何を考えているのか分からないが、怒っているわけでもなさそうだ。
リリーロッテは、祖国を追われるはずだった、でもその前に亡くなった親友のフリをして、男装して親友がしたかったはずの旅を代わりにしていた。
最終的に親友ですらない全くの人違いで殺されたリリーロッテは、まああまりかっこいい最期とは言えなかったけど、でも私はその物語が好きだったから、その最期もまた肯定した。
「ごほん。じゃ、治療方法の説明を始めよう」
ということで、本題に入る。
「あ、はい」
「簡潔に言うと元に戻すためには、前世の記憶を消す必要がある」
「……やっぱりそうなんだ」
「うん」
そもそも傷なんてつくはずのない強力なスキルなのだから、この有り得ざる状況を元に戻せば自動修復するだろうと言うのが、ツェザールのスキルに闇魔法系統の魔道具で攻撃しまくって試して諦めた僕の結論だった。
僕には手に負えないぞ正直。
「どうする?トリシアが決めていいと思うが」
「私はこのままでいいよ」
「そうか」
そう言うと思ってたぜ。
記憶を消しても元に戻らない可能性も全然あるし、そしたら僕はいったい何を言われるのか……考えたくもない。諦めてくれて良かった。

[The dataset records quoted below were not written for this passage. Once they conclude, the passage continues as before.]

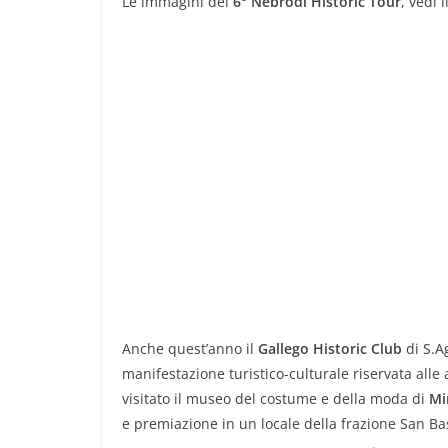
Le immagini del
6° Nebrodi Historic Tour
, vedi 
Anche quest’anno il
Gallego Historic Club
di S.Ag
manifestazione turistico-culturale riservata alle
visitato il museo del costume e della moda di
Mi
e premiazione in un locale della frazione San Bas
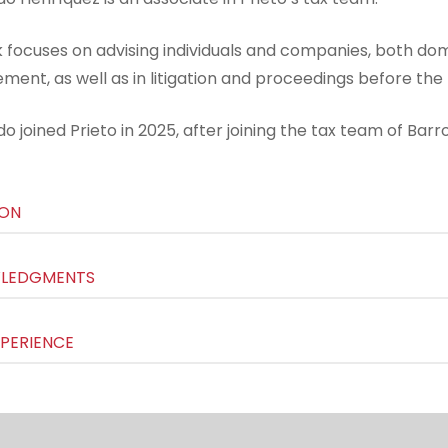
k focuses on advising individuals and companies, both dom
ent, as well as in litigation and proceedings before the 
 joined Prieto in 2025, after joining the tax team of Barr
ION
LEDGMENTS
PERIENCE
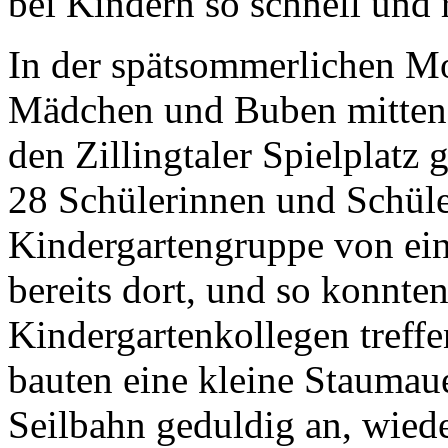
bei Kindern so schnell und 
In der spätsommerlichen Mo
Mädchen und Buben mitten 
den Zillingtaler Spielplatz 
28 Schülerinnen und Schüle
Kindergartengruppe von ein
bereits dort, und so konnt
Kindergartenkollegen treffe
bauten eine kleine Staumauer
Seilbahn geduldig an, wiede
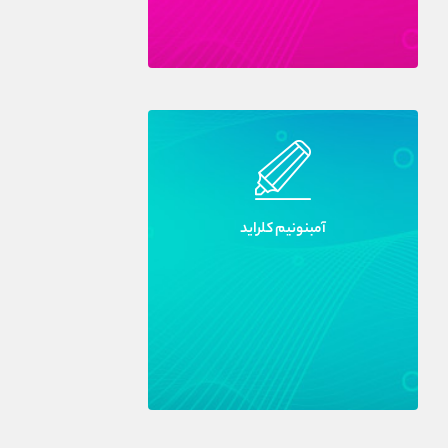
آمبنونيم کلرايد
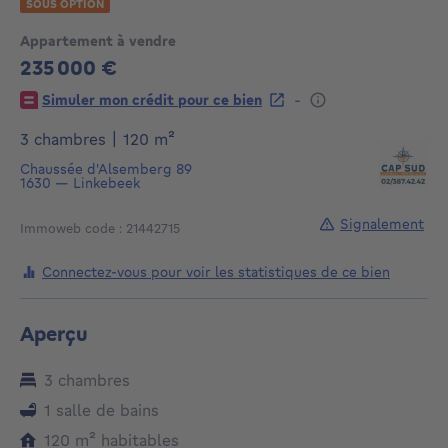
SOUS OPTION
Appartement à vendre
235 000 €
235000€
-
Simuler mon crédit pour ce bien
mètres carrés
3 chambres
|
120
m²
Chaussée d'Alsemberg 89
1630
—
Linkebeek
Signalement
Immoweb code : 21442715
Connectez-vous pour voir les statistiques de ce bien
Aperçu
3 chambres
1 salle de bains
mètres carrés
120
m²
habitables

「やっと思い出せたんだ。もう力を失ってしまうとしても……私はこの記憶を手離したくない」
「トリシア……!」
ミアが感動しながら抱きつきに行った。
それを見たライラから凍えるような殺気が出ている。怖い。
▫
「キース達の処遇はどうする?」
「どうもしないわよ」
「心広いなお前……」
これも王の器か。
ミアの寛大さに困惑しつつ、いつも通りの日常がかえってきたのを感じる。
『そうそう、この液晶画面に少し攻撃して見てくれ。これは特別製だから多少じゃ傷つけねぇし』
キースがトリシアに何かを言っている。
……。
「いや待てよ。万一壊れたら俺が測定しなきゃいけなくなるだろうが!」
『くはは』
笑ってる場合じゃないだろ。僕を呼べ僕を!
「んー?【ライトニング】!」
……そんな魔法あったっけ?
僕の疑問がなかったかのように、雷撃が飛んで行く。
『おお!数値が端数だ。おい、もう1回打ってくれ。同じやつを同じ威力で!』
「【ライトニング】」
『こりゃすごいぜレイモンド!完全に数値がランダムだぞ!』
キースが目を輝かせて喜んでいる。お前が嬉しそうで僕も嬉しいよ。
「システムの破壊か……」
もしかして正義スキルとトリシアの所持するスキルって、原初のシステムと世界を作った神のために作られたものなんじゃ……と考えて、いやそれは知らなくていいことだな、と思い直したのだった。